I am assuming you are referencing Embiid. He is a pretty poor example of this (at the moment) because I think there was some doubt he would ever be able to stay healthy when he it was announced he would miss his entire second season.
With someone like IT this is his first major injury ever and serious people in the media (not just posters here) are speculating that it is a very serious long term problem. When was the last time a player had one injury like that and everyone starting speculating it was a career ender when the guy was 28? I honestly don't remember something like this, doesn't mean I am not forgetting stuff. However, the Embiid situation is a very different animal... I don't remember the timing and severity of brandon roy's injuries.
You didn't say you were being so specific, but anyway, even there I disagree, it's not really a single "major injury," right? Some of what we are reading in this article and elsewhere is saying that there have been other injuries, and that this is the effect of things that have been going on for years, there's a chronic condition and it's never going to get better. So in that sense this is more Brandon Roy than Shaun Livingston.
But what's different is that no one knew about it or viewed it as such until now. Very unusual. Whether it was IT or medical staffs or both, this was very much under wraps. For good reason.
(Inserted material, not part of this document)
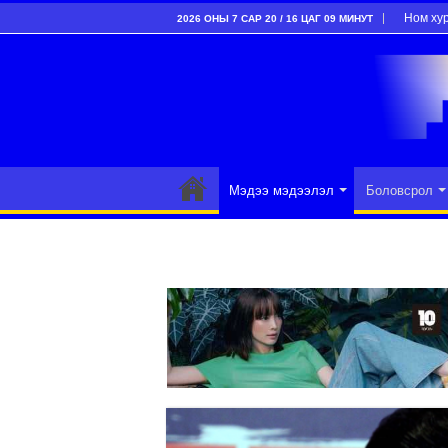
Ном ху
2026 ОНЫ 7 САР 20 / 16 ЦАГ 09 МИНУТ
Мэдээ мэдээлэл
Боловсрол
This would also explain the Cleveland situation, in the sense that the current injury is one thing, but the long-term chronic stuff is something almost no one knew about, so they were a bit taken aback.
That's my take anyway. If any of this stuff is true (and there's no way of knowing at this point), IT's hip is a long-term issue that could go back at least a couple of years, is maybe even congenital, and what we are seeing now is just the impact of repeated stress and injury over time.
Or, it's all being overblown and he will be fine. Only time will tell.